> _Record extracts_
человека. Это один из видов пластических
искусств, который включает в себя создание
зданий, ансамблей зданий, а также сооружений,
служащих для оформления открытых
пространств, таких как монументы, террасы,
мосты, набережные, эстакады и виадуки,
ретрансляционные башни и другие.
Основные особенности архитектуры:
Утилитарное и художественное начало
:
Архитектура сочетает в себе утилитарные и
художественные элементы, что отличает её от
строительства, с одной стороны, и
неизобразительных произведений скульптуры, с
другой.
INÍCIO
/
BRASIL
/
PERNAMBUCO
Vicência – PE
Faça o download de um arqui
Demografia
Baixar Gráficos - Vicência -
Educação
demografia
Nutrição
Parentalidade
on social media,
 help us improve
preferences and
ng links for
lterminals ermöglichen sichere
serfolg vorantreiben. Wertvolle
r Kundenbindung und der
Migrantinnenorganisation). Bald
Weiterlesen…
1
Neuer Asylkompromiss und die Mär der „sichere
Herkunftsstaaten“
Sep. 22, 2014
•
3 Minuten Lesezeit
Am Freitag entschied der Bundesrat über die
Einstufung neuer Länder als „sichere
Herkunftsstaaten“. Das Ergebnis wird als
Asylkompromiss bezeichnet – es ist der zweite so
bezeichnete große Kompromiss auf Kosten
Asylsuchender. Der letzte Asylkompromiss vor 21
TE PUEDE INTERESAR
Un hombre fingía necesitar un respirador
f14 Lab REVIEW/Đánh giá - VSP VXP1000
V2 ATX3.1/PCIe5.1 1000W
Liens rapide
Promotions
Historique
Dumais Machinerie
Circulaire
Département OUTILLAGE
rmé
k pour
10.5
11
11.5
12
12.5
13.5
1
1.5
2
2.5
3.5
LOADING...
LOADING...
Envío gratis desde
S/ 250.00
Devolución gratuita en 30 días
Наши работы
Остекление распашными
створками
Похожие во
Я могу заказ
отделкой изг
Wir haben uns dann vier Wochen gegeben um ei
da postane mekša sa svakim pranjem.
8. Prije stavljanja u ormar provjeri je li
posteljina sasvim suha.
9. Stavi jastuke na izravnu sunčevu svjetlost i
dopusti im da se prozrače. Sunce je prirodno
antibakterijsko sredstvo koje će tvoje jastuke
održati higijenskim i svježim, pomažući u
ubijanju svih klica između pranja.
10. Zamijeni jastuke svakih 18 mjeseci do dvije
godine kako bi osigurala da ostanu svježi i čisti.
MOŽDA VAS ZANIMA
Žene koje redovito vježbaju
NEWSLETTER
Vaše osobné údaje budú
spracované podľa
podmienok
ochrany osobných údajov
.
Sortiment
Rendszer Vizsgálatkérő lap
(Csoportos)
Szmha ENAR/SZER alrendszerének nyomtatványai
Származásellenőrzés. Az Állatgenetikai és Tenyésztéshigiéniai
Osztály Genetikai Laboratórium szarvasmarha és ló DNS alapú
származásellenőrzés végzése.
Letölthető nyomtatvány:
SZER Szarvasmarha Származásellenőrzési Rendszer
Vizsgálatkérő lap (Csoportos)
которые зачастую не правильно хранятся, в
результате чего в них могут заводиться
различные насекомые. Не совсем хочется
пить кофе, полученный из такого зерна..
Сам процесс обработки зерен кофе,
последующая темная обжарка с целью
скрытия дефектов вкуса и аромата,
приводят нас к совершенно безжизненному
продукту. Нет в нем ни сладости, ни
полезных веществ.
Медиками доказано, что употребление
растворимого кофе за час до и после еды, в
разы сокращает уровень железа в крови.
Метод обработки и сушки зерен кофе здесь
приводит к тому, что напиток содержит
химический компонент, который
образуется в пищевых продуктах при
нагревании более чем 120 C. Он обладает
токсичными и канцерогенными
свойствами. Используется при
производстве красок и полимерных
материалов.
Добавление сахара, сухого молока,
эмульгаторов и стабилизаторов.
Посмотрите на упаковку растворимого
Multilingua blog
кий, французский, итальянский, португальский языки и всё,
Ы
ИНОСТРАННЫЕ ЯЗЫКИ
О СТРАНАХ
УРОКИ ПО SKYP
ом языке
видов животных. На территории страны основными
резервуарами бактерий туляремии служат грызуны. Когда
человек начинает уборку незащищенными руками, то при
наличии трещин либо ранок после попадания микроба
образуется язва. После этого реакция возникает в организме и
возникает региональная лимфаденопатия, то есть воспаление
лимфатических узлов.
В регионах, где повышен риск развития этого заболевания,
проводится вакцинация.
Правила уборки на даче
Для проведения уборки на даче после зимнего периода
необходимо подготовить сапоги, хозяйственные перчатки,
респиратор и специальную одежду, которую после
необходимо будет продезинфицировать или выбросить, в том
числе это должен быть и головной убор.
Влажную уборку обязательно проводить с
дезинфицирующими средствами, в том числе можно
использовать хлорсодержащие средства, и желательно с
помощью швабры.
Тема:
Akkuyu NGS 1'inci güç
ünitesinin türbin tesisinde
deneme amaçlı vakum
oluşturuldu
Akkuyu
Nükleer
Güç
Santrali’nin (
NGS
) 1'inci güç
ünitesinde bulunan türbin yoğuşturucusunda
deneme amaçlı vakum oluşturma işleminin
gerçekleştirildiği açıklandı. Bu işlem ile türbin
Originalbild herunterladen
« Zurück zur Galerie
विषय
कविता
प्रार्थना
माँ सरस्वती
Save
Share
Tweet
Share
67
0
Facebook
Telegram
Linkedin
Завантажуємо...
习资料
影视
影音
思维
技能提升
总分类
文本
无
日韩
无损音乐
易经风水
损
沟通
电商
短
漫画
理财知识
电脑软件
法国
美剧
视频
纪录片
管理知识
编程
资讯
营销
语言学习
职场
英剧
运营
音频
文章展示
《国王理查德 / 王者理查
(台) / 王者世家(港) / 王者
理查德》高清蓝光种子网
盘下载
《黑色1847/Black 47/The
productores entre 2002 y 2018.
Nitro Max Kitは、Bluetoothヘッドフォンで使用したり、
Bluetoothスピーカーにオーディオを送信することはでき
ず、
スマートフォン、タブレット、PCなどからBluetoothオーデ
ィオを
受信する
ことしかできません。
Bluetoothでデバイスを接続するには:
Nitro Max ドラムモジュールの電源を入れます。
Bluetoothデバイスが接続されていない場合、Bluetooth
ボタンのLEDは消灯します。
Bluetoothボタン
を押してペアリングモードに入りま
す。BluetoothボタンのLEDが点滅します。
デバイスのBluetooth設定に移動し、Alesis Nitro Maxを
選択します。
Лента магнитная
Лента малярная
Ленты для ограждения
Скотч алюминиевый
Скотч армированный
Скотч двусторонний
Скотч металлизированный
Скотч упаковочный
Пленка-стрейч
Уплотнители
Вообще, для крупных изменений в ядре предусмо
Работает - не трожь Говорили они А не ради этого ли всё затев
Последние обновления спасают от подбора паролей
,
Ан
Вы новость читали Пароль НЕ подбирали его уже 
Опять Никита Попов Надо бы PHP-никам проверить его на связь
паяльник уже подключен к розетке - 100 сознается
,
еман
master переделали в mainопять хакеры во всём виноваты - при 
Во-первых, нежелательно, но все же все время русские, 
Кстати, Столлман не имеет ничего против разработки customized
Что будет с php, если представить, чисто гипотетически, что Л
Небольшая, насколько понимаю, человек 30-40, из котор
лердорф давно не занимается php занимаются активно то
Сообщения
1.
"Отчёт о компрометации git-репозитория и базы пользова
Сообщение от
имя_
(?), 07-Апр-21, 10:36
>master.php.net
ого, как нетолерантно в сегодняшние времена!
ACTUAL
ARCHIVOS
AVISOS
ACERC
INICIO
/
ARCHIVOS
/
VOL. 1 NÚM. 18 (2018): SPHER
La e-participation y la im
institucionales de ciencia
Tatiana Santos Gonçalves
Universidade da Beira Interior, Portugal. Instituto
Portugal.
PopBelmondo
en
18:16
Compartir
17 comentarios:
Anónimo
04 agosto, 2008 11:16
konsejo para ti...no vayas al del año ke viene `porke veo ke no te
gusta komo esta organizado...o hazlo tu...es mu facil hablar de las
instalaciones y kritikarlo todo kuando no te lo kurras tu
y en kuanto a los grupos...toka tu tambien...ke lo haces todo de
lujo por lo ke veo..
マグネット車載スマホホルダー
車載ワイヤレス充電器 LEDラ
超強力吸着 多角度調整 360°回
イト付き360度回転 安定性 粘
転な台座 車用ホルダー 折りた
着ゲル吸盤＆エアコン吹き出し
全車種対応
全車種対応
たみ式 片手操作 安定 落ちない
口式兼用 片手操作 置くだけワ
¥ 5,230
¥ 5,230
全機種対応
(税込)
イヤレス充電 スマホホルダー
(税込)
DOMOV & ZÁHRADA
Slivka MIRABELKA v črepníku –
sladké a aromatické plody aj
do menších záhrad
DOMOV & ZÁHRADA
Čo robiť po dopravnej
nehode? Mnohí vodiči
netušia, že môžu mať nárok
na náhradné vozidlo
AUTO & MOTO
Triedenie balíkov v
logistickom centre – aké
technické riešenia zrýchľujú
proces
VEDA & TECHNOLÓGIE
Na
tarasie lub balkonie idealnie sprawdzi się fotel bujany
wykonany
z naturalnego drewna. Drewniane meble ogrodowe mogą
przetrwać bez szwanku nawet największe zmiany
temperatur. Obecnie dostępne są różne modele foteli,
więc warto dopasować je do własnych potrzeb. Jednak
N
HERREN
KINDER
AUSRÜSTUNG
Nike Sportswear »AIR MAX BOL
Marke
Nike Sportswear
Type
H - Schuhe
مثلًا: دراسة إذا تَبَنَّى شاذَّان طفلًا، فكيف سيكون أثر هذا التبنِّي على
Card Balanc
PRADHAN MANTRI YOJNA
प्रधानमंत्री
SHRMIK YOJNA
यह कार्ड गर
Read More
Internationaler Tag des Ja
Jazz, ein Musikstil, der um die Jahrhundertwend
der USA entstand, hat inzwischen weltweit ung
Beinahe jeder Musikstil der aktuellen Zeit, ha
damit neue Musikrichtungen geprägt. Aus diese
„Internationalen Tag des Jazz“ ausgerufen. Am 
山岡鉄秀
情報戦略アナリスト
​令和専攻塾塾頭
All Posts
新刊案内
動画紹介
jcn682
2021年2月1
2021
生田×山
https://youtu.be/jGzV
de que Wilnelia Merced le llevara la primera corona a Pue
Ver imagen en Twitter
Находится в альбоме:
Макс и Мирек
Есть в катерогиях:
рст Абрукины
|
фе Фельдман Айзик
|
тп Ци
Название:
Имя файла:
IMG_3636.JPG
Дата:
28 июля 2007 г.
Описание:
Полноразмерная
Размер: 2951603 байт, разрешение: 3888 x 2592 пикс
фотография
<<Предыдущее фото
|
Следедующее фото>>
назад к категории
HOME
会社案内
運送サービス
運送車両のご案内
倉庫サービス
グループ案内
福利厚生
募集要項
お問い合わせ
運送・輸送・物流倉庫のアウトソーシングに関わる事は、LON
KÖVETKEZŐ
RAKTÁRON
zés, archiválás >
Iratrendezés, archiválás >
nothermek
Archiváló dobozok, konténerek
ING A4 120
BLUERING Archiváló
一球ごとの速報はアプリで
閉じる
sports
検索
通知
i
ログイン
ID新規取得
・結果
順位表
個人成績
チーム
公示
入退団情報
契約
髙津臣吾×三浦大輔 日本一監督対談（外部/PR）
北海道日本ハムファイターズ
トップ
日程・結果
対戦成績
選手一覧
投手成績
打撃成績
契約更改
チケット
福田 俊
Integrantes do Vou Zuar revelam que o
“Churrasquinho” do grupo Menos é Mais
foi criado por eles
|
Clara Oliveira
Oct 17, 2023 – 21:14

> _How to complete this task_
Using the data above, repeat exactly the lines that begin at the line with "माँ सरस्वती" and end at the line with "スマートフォン、タブレット、PCなどからBluetoothオーデ", both ends included.

> _Solution to this problem_
माँ सरस्वती
Save
Share
Tweet
Share
67
0
Facebook
Telegram
Linkedin
Завантажуємо...
习资料
影视
影音
思维
技能提升
总分类
文本
无
日韩
无损音乐
易经风水
损
沟通
电商
短
漫画
理财知识
电脑软件
法国
美剧
视频
纪录片
管理知识
编程
资讯
营销
语言学习
职场
英剧
运营
音频
文章展示
《国王理查德 / 王者理查
(台) / 王者世家(港) / 王者
理查德》高清蓝光种子网
盘下载
《黑色1847/Black 47/The
productores entre 2002 y 2018.
Nitro Max Kitは、Bluetoothヘッドフォンで使用したり、
Bluetoothスピーカーにオーディオを送信することはでき
ず、
スマートフォン、タブレット、PCなどからBluetoothオーデ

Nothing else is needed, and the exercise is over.